But the other model for the US range? That was all new for 1983. Black with a white roof, red interior/bull bar and a Laredo design. The Laredo package was one of the trim levels that Jeep were making in real life between 1980 and 1986 on this vehicle. Although funnily the Laredo package involved adding lots of chrome, mainly around bumpers and front grille. Something the model did not see.

After 1983 the MB5 Jeep was dropped from the ROW range and from 1984 became a US exclusive. At this time they also changed the model from brown to red, while keeping the same hood design.

But in a twist, the MB20 US exclusive from 1983 became a worldwide release as of 1984, when the Laredo looking Jeep with Canopy was added to the ROW range as MB14. 1985 saw no change.

But in 1986 another twist occurred. The Laredo trim package was not exactly well know worldwide, and they thought that perhaps outside the US market, the Jeep might do better not saying Laredo. So what did they do? The ROW MB14 they switched to look like the US MB5. Except the ROW MB14 had a canopy, the US MB5 had a roll bar.

Plus they also gave the ROW model a grey interior. But in the US, MB20 was still the black Laredo model. This was how 1986 and 1987 looked. ROW markets with an MB14 red Jeep with canopy, US markets with an MB5 red Jeep with roll bar and MB20 black Jeep with canopy.

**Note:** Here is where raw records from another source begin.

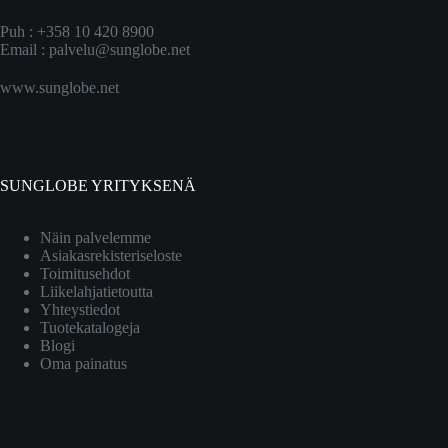
Puh : +358 10 420 8900
Email :
palvelu@sunglobe.net
www.sunglobe.net
SUNGLOBE YRITYKSENÄ
Näin palvelemme
Asiakasrekisteriseloste
Toimitusehdot
Liikelahjatietoutta
Yhteystiedot
Tuotekatalogeja
Blogi
Oma painatus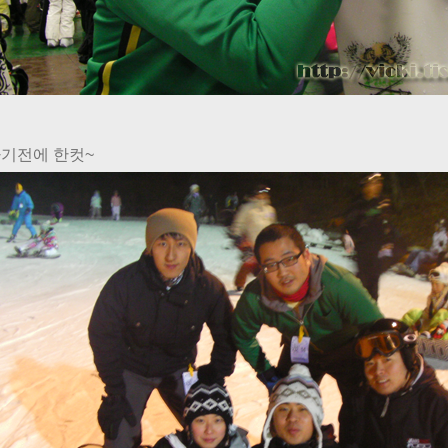
기전에 한컷~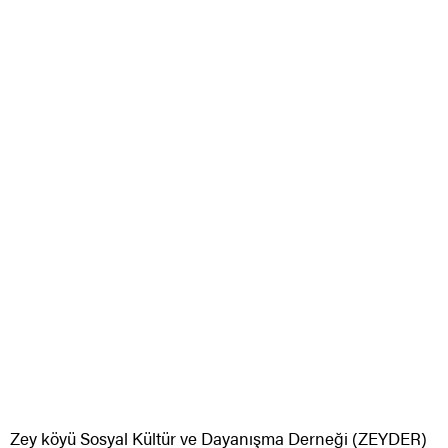
Zey köyü Sosyal Kültür ve Dayanışma Derneği (ZEYDER)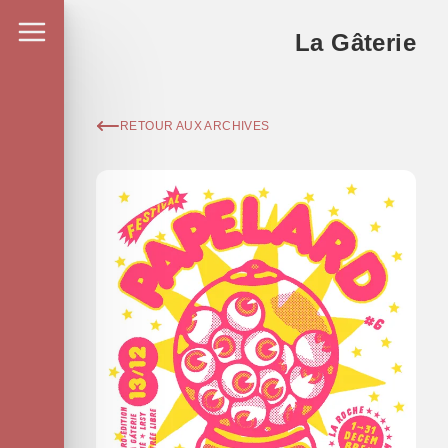
La Gâterie
RETOUR AUX ARCHIVES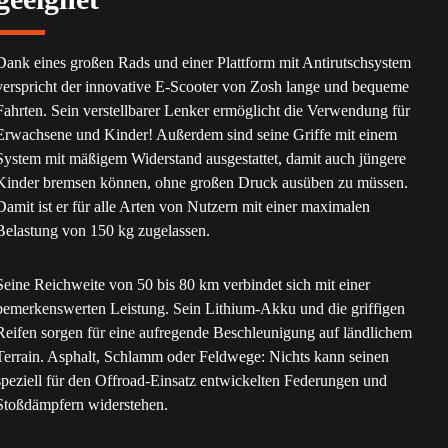
Dank eines großen Rads und einer Plattform mit Antirutschsystem
verspricht der innovative E-Scooter von Zosh lange und bequeme
Fahrten. Sein verstellbarer Lenker ermöglicht die Verwendung für
Erwachsene und Kinder! Außerdem sind seine Griffe mit einem
System mit mäßigem Widerstand ausgestattet, damit auch jüngere
Kinder bremsen können, ohne großen Druck ausüben zu müssen.
Damit ist er für alle Arten von Nutzern mit einer maximalen
Belastung von 150 kg zugelassen.
Seine Reichweite von 50 bis 80 km verbindet sich mit einer
bemerkenswerten Leistung. Sein Lithium-Akku und die griffigen
Reifen sorgen für eine aufregende Beschleunigung auf ländlichem
Terrain. Asphalt, Schlamm oder Feldwege: Nichts kann seinen
speziell für den Offroad-Einsatz entwickelten Federungen und
Stoßdämpfern widerstehen.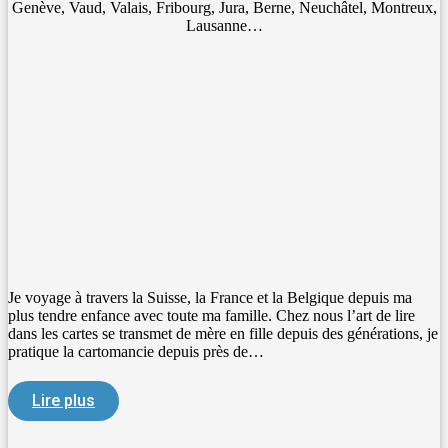
Genève, Vaud, Valais, Fribourg, Jura, Berne, Neuchâtel, Montreux,
Lausanne…
Je voyage à travers la Suisse, la France et la Belgique depuis ma
plus tendre enfance avec toute ma famille. Chez nous l’art de lire
dans les cartes se transmet de mère en fille depuis des générations, je
pratique la cartomancie depuis près de…
Lire plus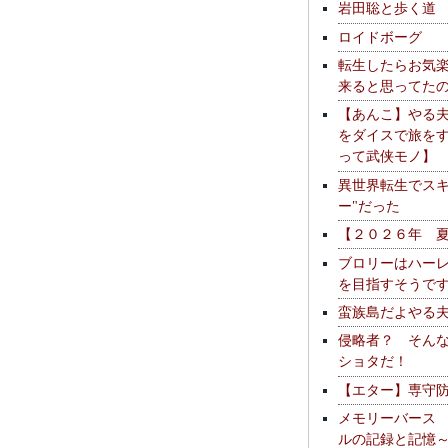
岩田聡と歩く道
ロイドボーグ
転生したらお気
来ると思ってた
【あんこ】やる
をダイスで旅を
って武侠モノ】
異世界転生でスキ
ー"だった
【２０２６年 
ブロリーはハー
を目指すそうで
蛮族島だよやる
侵略者？ そん
ショタだ！
【エター】専守
メモリーバース
ルの記録と記憶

They started to have a little fun with the casting too. In 1986 it was added to the Superchargers series. A new Monster Truck series with huge wheels. This was joined by Mud Monster in the early 1990s, as part of a new Mud Racers sub-set, this time with a huge engine sticking out the front too. I do not have that one as it was a US only release. This was in black with a Hawk design as SC-8. In 1987 Road Blasters were created and underneath all that extra body armour is an MB005.

There it is. Roadblaster was a lot shorter run, as it only lasted the one year (officially, as due to a side deal with Tomy they did return in Japan later).

In 1988 we were back to this for the basic range. The US market only selling them. But as the 1980s ended, so did metal bases.

This was the new look running until 1992. Another twist, the ROW range decided to pop the red Jeep with roll bar into the range as MB56 in 1990 too. It lasted a brief 2 year stint before going again. The ROW range had a thing about Jeeps lasting 2 years didn’t they. As such the model rolled through Macau production and Thailand production as they tools were moved at the end of 1990.

I am starting to get ahead of myself a little here. Because 1989 saw another side issue of the Jeep with canopy. It was a part of the Commando series, in Strike Team colours, and because these ran through 1989 and into 1990, the base of this also went through the cost reduction too.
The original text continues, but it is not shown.